KLÄGERINNEN/ANTRAGSTELLERINNEN

1) DISH Technologies L.L.C.

  • 9601 South Meridian Boulevard - 80112

  • Englewood - US

vertreten durch Denise Benz

2) Sling TV L.L.C.

  • 9601 South Meridian Boulevard - 80112

  • Englewood - US

vertreten durch Denise Benz

BEKLAGTE/ANTRAGSGEGNERINNEN

1) AYLO PREMIUM LTD vertreten durch Tilman Müller-Stoy

  • 195-197 Old Nicosia-Limassol Road, Block 1 Dali Industrial Zo-ne - 2540 - Nikosia - CY

3) AYLO FREESITES LTD

  • 195-197 Old Nicosia-Limassol Road, Block 1 Dali Industrial Zo-ne - 2540 - Nikosia - CY

vertreten durch Conor McLaughlin/ Tilman Müller-Stoy

5) BROCKWELL GROUP LLC

  • 19046 Bruce B. Downs Blvd #1134 - 33647 - Tampa - US

vertreten durch Tilman Müller-Stoy

6) BRIDGEMAZE GROUP LLC

  • 12378 SW 82 AVENUE - 33156 - Miami - US

vertreten durch Tilman Müller-Stoy

WEITERE BETEILIGTE BEKLAGTE:

2)

AYLO Billing Limited

  • The Black Church, St Mary's Place, Dublin 7 - D07 P4AX - Dublin - IE

vertreten durch Tilman Müller-Stoy

4) AYLO BILLING US CORP.

  • 21800 Oxnard Ste 150 - 91367 - 7909 - Woodland Hills - US

vertreten durch Tilman Müller-Stoy

STREITGEGENSTÄNDLICHES PATENT:

Europäisches Patent Nr. EP 2 479 680

SPRUCHKÖRPER:

Lokalkammer Mannheim

MITWIRKENDE RICHTER:

Diese Anordnung wurde durch den Berichterstatter Böttcher erlassen.

VERFAHRENSSPRACHE: Deutsch

GEGENSTAND: Antrag auf Anordnung der Auskunftserteilung gem. R. 191 VerfO

SACHVERHALT:

Die Klägerinnen beantragen gem.
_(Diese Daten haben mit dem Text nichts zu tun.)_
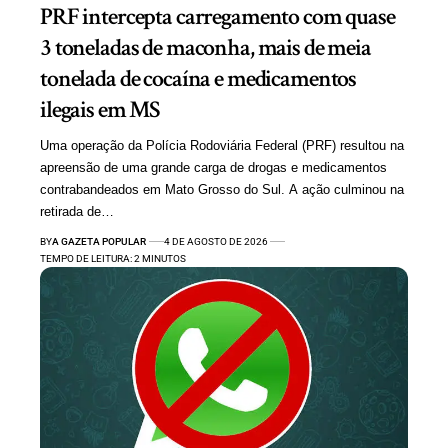
PRF intercepta carregamento com quase
3 toneladas de maconha, mais de meia
tonelada de cocaína e medicamentos
ilegais em MS
Uma operação da Polícia Rodoviária Federal (PRF) resultou na
apreensão de uma grande carga de drogas e medicamentos
contrabandeados em Mato Grosso do Sul. A ação culminou na
retirada de…
BY
A GAZETA POPULAR
4 DE AGOSTO DE 2026
TEMPO DE LEITURA: 2 MINUTOS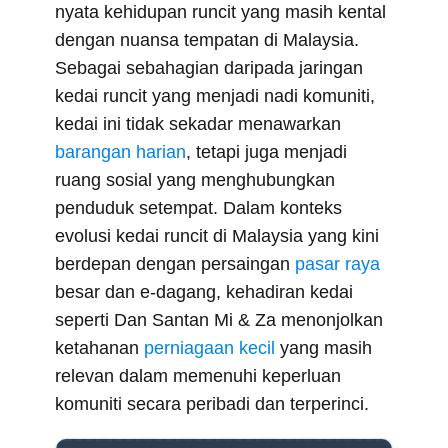
r
nyata kehidupan runcit yang masih kental
)
dengan nuansa tempatan di Malaysia.
Sebagai sebahagian daripada jaringan
kedai runcit yang menjadi nadi komuniti,
kedai ini tidak sekadar menawarkan
barangan harian
, tetapi juga menjadi
ruang sosial yang menghubungkan
penduduk setempat. Dalam konteks
evolusi kedai runcit di Malaysia yang kini
berdepan dengan persaingan
pasar raya
besar dan e-dagang, kehadiran kedai
seperti Dan Santan Mi & Za menonjolkan
ketahanan
perniagaan kecil
yang masih
relevan dalam memenuhi keperluan
komuniti secara peribadi dan terperinci.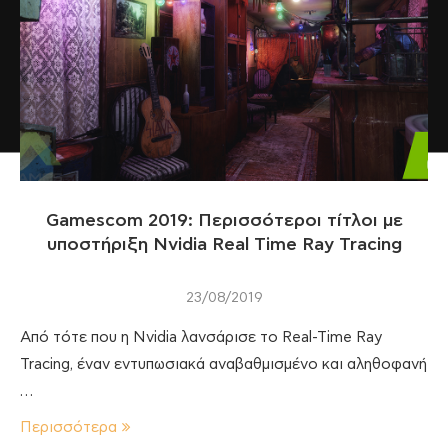
Gamescom 2019: Περισσότεροι τίτλοι με
υποστήριξη Nvidia Real Time Ray Tracing
23/08/2019
Από τότε που η Nvidia λανσάρισε το Real-Time Ray
Tracing, έναν εντυπωσιακά αναβαθμισμένο και αληθοφανή
…
Περισσότερα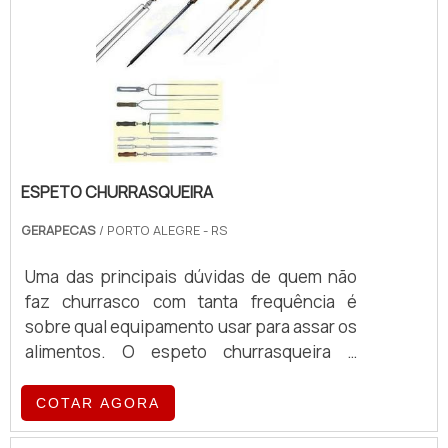
pasteurização de 100 a 15.000 lts por hora,
em modelos á placas ou tubular. Vantagens
do equipamento: Qualidade e durabilidade,
projetos personalizados conforme a
necessidade do cliente, manutenção e
assistência técnica especializada, suporte
e treinamento para a operação na entrega
do equipamento.
ESPETO CHURRASQUEIRA
GERAPECAS
/ PORTO ALEGRE - RS
Uma das principais dúvidas de quem não
faz churrasco com tanta frequência é
sobre qual equipamento usar para assar os
alimentos. O espeto churrasqueira é
comumente o mais recomendado, uma vez
que se trata de uma ferramenta
COTAR AGORA
economicamente viável e fácil de ser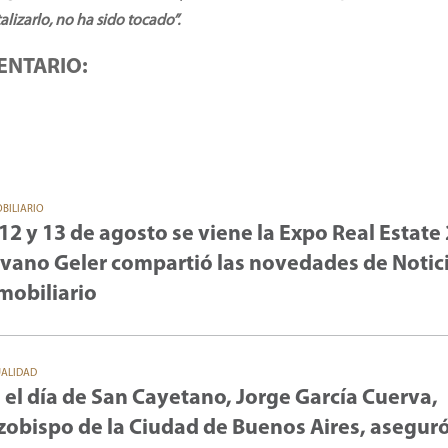
lizarlo, no ha sido tocado”.
ENTARIO:
BILIARIO
 12 y 13 de agosto se viene la Expo Real Estate
lvano Geler compartió las novedades de Notic
mobiliario
UALIDAD
 el día de San Cayetano, Jorge García Cuerva,
zobispo de la Ciudad de Buenos Aires, asegur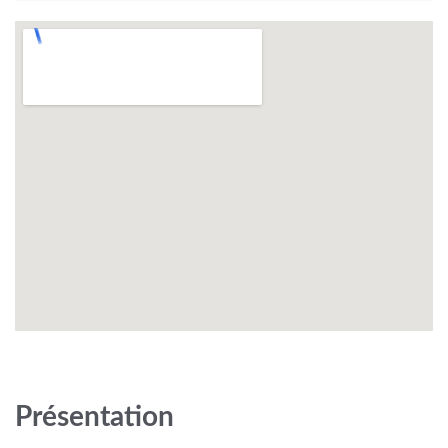
Présentation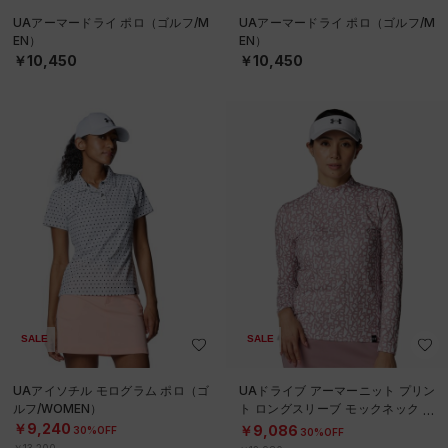
UAアーマードライ ポロ（ゴルフ/M
UAアーマードライ ポロ（ゴルフ/M
EN）
EN）
￥10,450
￥10,450
SALE
SALE
UAアイソチル モログラム ポロ（ゴ
UAドライブ アーマーニット プリン
ルフ/WOMEN）
ト ロングスリーブ モックネック シ
ャツ（ゴルフ/WOMEN）
￥9,240
￥9,086
30%OFF
30%OFF
￥13,200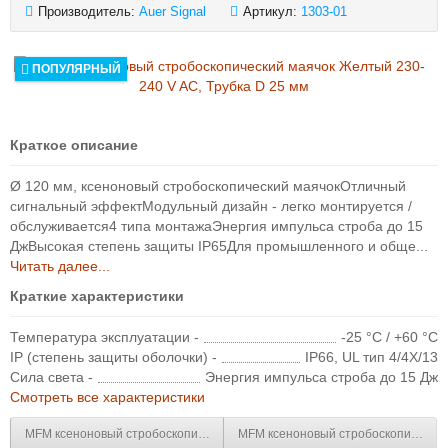
Производитель:
Auer Signal
Артикул:
1303-01
ПОПУЛЯРНЫЙ
Краткое описание
Ø 120 мм, ксеноновый стробоскопический маячокОтличный
сигнальный эффектМодульный дизайн - легко монтируется /
обслуживается4 типа монтажаЭнергия импульса строба до 15
ДжВысокая степень защиты IP65Для промышленного и обще...
Читать далее...
Краткие характеристики
Температура эксплуатации -
-25 °C / +60 °C
IP (степень защиты оболочки) -
IP66, UL тип 4/4X/13
Сила света -
Энергия импульса строба до 15 Дж
Смотреть все характеристики
MFM ксеноновый стробоскопический маячок Желтый 110-120 V AC, Трубк
MFM ксеноновый стробоскопический 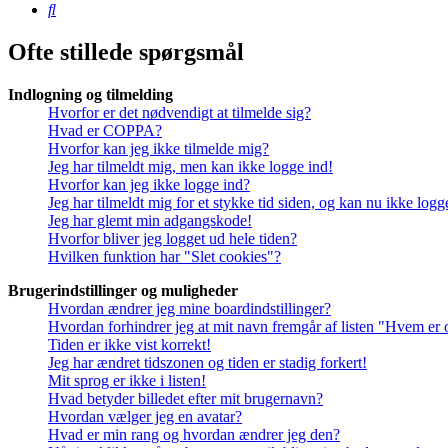
Søg
Ofte stillede spørgsmål
Indlogning og tilmelding
Hvorfor er det nødvendigt at tilmelde sig?
Hvad er COPPA?
Hvorfor kan jeg ikke tilmelde mig?
Jeg har tilmeldt mig, men kan ikke logge ind!
Hvorfor kan jeg ikke logge ind?
Jeg har tilmeldt mig for et stykke tid siden, og kan nu ikke log
Jeg har glemt min adgangskode!
Hvorfor bliver jeg logget ud hele tiden?
Hvilken funktion har "Slet cookies"?
Brugerindstillinger og muligheder
Hvordan ændrer jeg mine boardindstillinger?
Hvordan forhindrer jeg at mit navn fremgår af listen "Hvem er 
Tiden er ikke vist korrekt!
Jeg har ændret tidszonen og tiden er stadig forkert!
Mit sprog er ikke i listen!
Hvad betyder billedet efter mit brugernavn?
Hvordan vælger jeg en avatar?
Hvad er min rang og hvordan ændrer jeg den?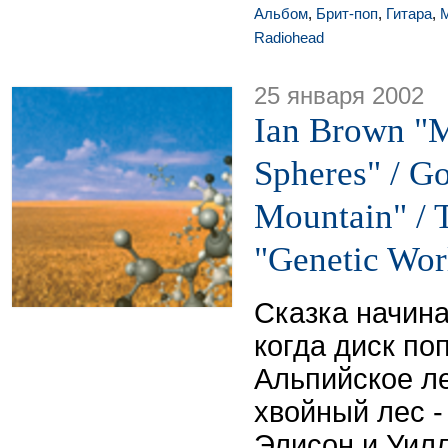
Альбом
,
Брит-поп
,
Гитара
,
Radiohead
25 января 2002
Ian Brown "
Spheres" / Go
Mountain" / 
"Genetic Wor
Сказка начина
когда диск поп
Альпийское л
хвойный лес -
Элисон и Уил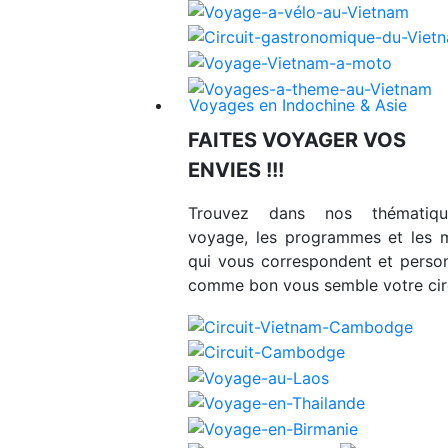
Voyages en Indochine & Asie
FAITES VOYAGER VOS
ENVIES !!!
Trouvez dans nos thématiq
voyage, les programmes et les 
qui vous correspondent et person
comme bon vous semble votre circ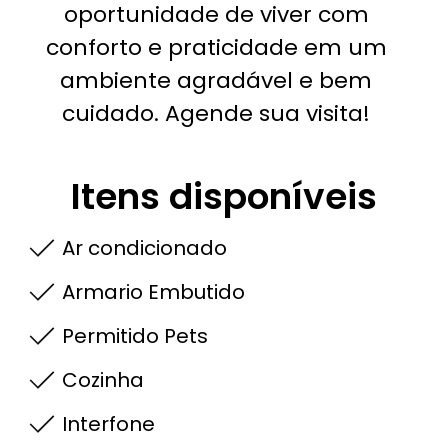
oportunidade de viver com
conforto e praticidade em um
ambiente agradável e bem
cuidado. Agende sua visita!
Itens disponíveis
Ar condicionado
Armario Embutido
Permitido Pets
Cozinha
Interfone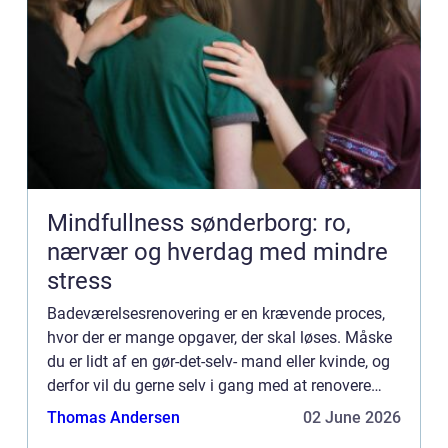
Mindfullness sønderborg: ro,
nærvær og hverdag med mindre
stress
Badeværelsesrenovering er en krævende proces,
hvor der er mange opgaver, der skal løses. Måske
du er lidt af en gør-det-selv- mand eller kvinde, og
derfor vil du gerne selv i gang med at renovere
nogle af tingene ude på badeværelset. Hvis du
Thomas Andersen
02 June 2026
føler, a...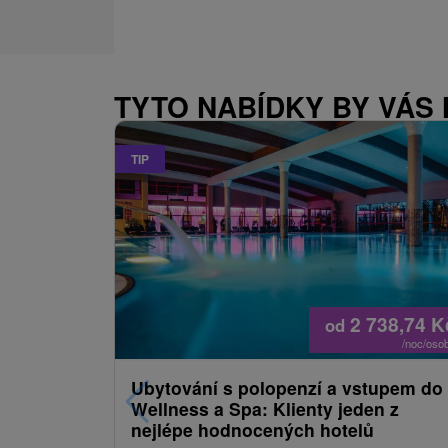
TYTO NABÍDKY BY VÁS
TIP
2 738,74
K
od
/noc/oso
Ubytování s polopenzí a vstupem do
Wellness a Spa: Klienty jeden z
nejlépe hodnocených hotelů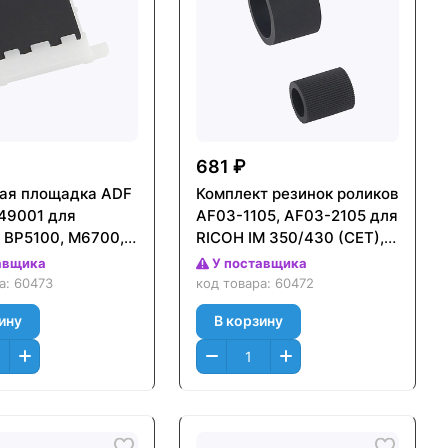
681 ₽
ая площадка ADF
Комплект резинок роликов
49001 для
AF03-1105, AF03-2105 для
BP5100, M6700,
RICOH IM 350/430 (CET),
M7100, M7200,
CET511044
авщика
У поставщика
CET), CET361091
ра:
60473
код товара:
60472
ину
В корзину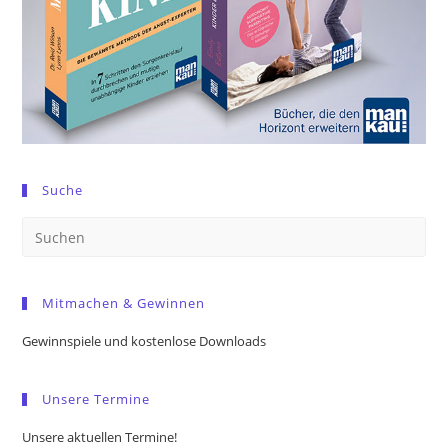
Suche
Pre
Es
to
Mitmachen & Gewinnen
clo
the
Gewinnspiele und kostenlose Downloads
sea
pan
Unsere Termine
Unsere aktuellen Termine!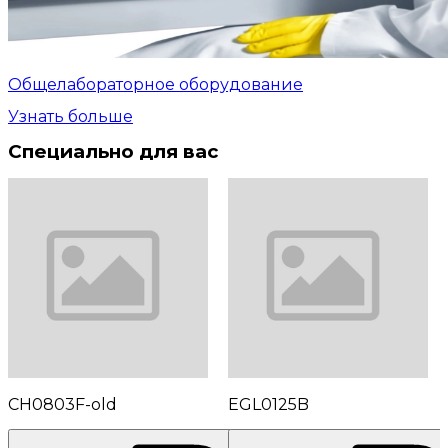
Общелабораторное оборудование
Узнать больше
Специально для вас
CH0803F-old
EGL0125B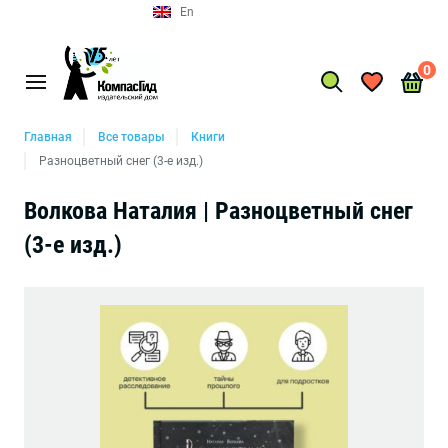
En
0
Главная
Все товары
Книги
Разноцветный снег (3-е изд.)
Волкова Наталия | Разноцветный снег
(3-е изд.)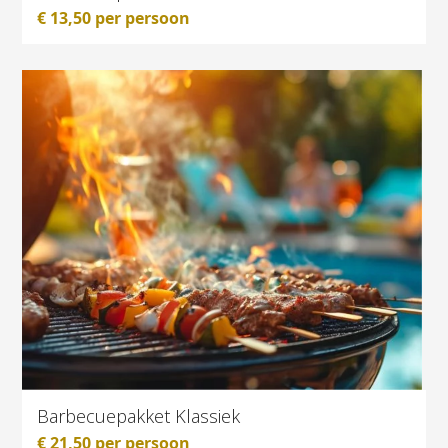
€
13,50
per persoon
Barbecuepakket Klassiek
€
21,50
per persoon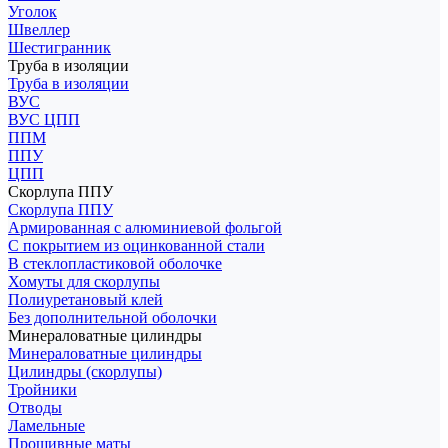
Уголок
Швеллер
Шестигранник
Труба в изоляции
Труба в изоляции
ВУС
ВУС ЦПП
ППМ
ППУ
ЦПП
Скорлупа ППУ
Скорлупа ППУ
Армированная с алюминиевой фольгой
С покрытием из оцинкованной стали
В стеклопластиковой оболочке
Хомуты для скорлупы
Полиуретановый клей
Без дополнительной оболочки
Минераловатные цилиндры
Минераловатные цилиндры
Цилиндры (скорлупы)
Тройники
Отводы
Ламельные
Прошивные маты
R. 191 VerfO die Anordnung der Auskunftserteilung durch die Beklagten zu 1, 3, 5 bzw. 6, wie die über ihre jeweiligen Streamingdienste abrufbaren VideoDateien im Zeitraum vom 28.08.2019 (Tag der Veröffentlichung der Erteilung des Klagepatents) bis heute kodiert sind.

Die Klägerinnen nehmen die Beklagten im zugrundeliegenden Hauptverfahren wegen behaupteter mittelbarer Patentverletzung hinsichtlich des Gebiets des Königreichs Dänemark, der Bundesrepublik Deutschland, der Republik Finnland, der Französischen Republik, der Italienischen Republik, des Königreichs der Niederlande, der Republik Österreich, der Portugiesischen Republik und des Königreichs Schweden in Anspruch. Die Beklagten haben Nichtigkeitswiderklagen erhoben.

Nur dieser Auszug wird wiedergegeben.